Aim of the task -> Go through the entries below and retype them exactly, omitting each picture.

Records for the exercise ->
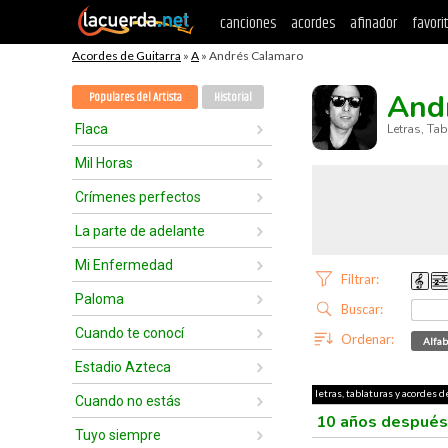
canciones
acordes
afinador
favori
Acordes de Guitarra
»
A
» Andrés Calamaro
And
Populares del Artista
Historial
Flaca
Letras, Ta
Mil Horas
Crímenes perfectos
La parte de adelante
Mi Enfermedad
Filtrar:
Paloma
Buscar:
Cuando te conocí
Ordenar:
Alfab
Estadio Azteca
letras, tablaturas y acordes 
Cuando no estás
10 años despué
Tuyo siempre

Answer space ->
canciones
acordes
afinador
favori
Acordes de Guitarra
»
A
» Andrés Calamaro
And
Populares del Artista
Historial
Flaca
Letras, Ta
Mil Horas
Crímenes perfectos
La parte de adelante
Mi Enfermedad
Filtrar:
Paloma
Buscar:
Cuando te conocí
Ordenar:
Alfab
Estadio Azteca
letras, tablaturas y acordes 
Cuando no estás
10 años despué
Tuyo siempre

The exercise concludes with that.